Page-level text extractions:
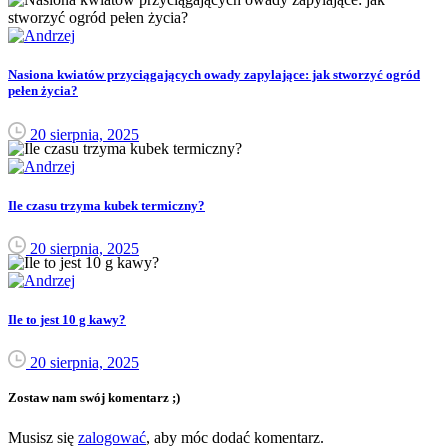
Nasiona kwiatów przyciągających owady zapylające: jak stworzyć ogród
pełen życia?
20 sierpnia, 2025
Ile czasu trzyma kubek termiczny?
20 sierpnia, 2025
Ile to jest 10 g kawy?
20 sierpnia, 2025
Zostaw nam swój komentarz ;)
Musisz się
zalogować
, aby móc dodać komentarz.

Activity:
Which lines in the records above contain the word "komentarz"? Copy each one.

Written reply:
Zostaw nam swój komentarz ;)
, aby móc dodać komentarz.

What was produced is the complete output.